◆ Assignment ◆
Each line from the one that contains "Catalunya (UIC); del Postgrau en" to the end of the entries must be copied word for word, and only those lines.

**** Provided entries

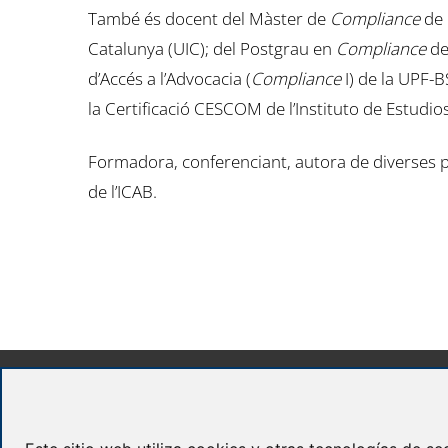
També és docent del Màster de
Compliance
de 
Catalunya (UIC); del Postgrau en
Compliance
de
d’Accés a l’Advocacia (
Compliance
I) de la UPF-
la Certificació CESCOM de l’Instituto de Estudios
Formadora, conferenciant, autora de diverses p
de l’ICAB.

********

◆ Solution to this exercise ◆
Catalunya (UIC); del Postgrau en
Compliance
de
d’Accés a l’Advocacia (
Compliance
I) de la UPF-
la Certificació CESCOM de l’Instituto de Estudios
Formadora, conferenciant, autora de diverses p
de l’ICAB.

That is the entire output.